The TL;DR
- Recent advances in Generative AI have led to the launch of a whole host of services such as DALL-E 2, Midjourney and Stability AI that have the potential to drastically change the way we approach content creation.
- In this post I show you how to build and serve your very own, high performance, text-to-image service over an API. Based on Stable Diffusion via HuggingFace, using Vertex AI Workbench and Endpoints.
How we got here
As George Lawton mentions in his article: “Generative AI is a type of artificial intelligence technology that can produce various types of content including text, imagery, audio and synthetic data. The recent buzz around generative AI has been driven by the simplicity of new user interfaces for creating high-quality text, graphics and videos in a matter of seconds.”[2]

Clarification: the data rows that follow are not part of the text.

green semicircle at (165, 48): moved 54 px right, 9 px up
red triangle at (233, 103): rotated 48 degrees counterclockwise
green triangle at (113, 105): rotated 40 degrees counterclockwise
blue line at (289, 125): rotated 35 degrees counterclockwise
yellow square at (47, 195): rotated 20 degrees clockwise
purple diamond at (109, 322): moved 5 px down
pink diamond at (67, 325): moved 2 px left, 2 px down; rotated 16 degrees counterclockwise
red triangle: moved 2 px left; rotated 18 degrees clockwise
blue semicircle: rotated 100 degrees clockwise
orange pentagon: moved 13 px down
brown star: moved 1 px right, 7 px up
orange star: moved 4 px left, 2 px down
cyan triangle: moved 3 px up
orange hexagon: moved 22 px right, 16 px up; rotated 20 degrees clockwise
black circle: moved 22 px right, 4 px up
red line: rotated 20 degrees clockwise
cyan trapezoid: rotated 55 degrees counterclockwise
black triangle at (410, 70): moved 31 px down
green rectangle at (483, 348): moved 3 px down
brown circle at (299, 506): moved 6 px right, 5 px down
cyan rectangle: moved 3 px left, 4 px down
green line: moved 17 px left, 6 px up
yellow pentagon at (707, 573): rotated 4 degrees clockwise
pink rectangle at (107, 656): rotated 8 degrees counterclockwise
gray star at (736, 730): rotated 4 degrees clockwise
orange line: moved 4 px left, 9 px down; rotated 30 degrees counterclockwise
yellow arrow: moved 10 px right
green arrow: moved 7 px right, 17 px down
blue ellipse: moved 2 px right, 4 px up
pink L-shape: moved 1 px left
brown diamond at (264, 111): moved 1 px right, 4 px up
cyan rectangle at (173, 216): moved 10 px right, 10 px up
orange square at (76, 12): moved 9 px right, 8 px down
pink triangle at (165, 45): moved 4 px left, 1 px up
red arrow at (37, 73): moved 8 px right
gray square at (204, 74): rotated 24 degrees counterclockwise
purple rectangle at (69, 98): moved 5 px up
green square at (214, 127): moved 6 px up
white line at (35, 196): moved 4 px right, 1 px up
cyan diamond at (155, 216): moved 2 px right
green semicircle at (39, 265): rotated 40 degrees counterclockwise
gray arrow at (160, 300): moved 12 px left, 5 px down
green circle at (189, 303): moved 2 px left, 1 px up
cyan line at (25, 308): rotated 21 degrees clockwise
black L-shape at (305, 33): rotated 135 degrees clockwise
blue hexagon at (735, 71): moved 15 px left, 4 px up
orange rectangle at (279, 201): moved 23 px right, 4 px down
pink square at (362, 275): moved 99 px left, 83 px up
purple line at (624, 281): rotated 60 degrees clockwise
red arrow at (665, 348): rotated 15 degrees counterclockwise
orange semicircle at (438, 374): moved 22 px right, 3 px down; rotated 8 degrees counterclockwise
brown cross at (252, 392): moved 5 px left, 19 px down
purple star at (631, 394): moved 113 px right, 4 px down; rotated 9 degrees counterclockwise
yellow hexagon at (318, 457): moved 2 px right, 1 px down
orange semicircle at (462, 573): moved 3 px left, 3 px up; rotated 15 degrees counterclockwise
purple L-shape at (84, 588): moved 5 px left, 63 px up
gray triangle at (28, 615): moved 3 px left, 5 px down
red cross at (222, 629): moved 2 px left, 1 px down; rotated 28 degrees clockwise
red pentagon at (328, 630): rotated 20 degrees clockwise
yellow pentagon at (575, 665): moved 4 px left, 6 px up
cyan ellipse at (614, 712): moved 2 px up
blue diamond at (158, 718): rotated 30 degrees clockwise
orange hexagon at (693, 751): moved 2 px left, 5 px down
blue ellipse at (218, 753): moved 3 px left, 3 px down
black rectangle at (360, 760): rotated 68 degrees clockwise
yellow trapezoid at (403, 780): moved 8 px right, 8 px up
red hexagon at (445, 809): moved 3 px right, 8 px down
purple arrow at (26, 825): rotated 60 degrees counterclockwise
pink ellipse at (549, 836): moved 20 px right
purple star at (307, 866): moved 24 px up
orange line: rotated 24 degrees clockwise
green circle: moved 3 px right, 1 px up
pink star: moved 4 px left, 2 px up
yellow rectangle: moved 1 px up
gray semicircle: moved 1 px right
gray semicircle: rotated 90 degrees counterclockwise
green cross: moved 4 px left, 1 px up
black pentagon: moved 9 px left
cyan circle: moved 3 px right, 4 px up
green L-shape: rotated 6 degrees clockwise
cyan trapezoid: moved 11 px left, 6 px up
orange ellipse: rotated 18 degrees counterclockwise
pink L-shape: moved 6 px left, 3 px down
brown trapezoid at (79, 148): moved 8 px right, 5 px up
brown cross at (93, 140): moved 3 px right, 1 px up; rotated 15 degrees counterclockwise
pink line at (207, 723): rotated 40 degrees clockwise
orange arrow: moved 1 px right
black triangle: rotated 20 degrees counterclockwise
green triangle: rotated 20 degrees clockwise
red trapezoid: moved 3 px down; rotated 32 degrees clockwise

Machine Learning is nothing new, in fact it’s been around in some shape or form since the 1960s[1]. “But it was not until 2014, with the introduction of generative adversarial networks (GANs), a type of machine learning algorithm, that generative AI could create convincingly authentic images, videos and audio of real people.”[2]
Combined with the power of Large Language Models (LLMs) that can take a user prompt in natural language describing something and then produce photorealistic images, we’ve come a very long way in a short period of time. The first to do this was OpenAI’s DALL·E, in April 2022, followed by Disco Diffusion in August 2022, which was eventually succeeded by Stable Diffusion.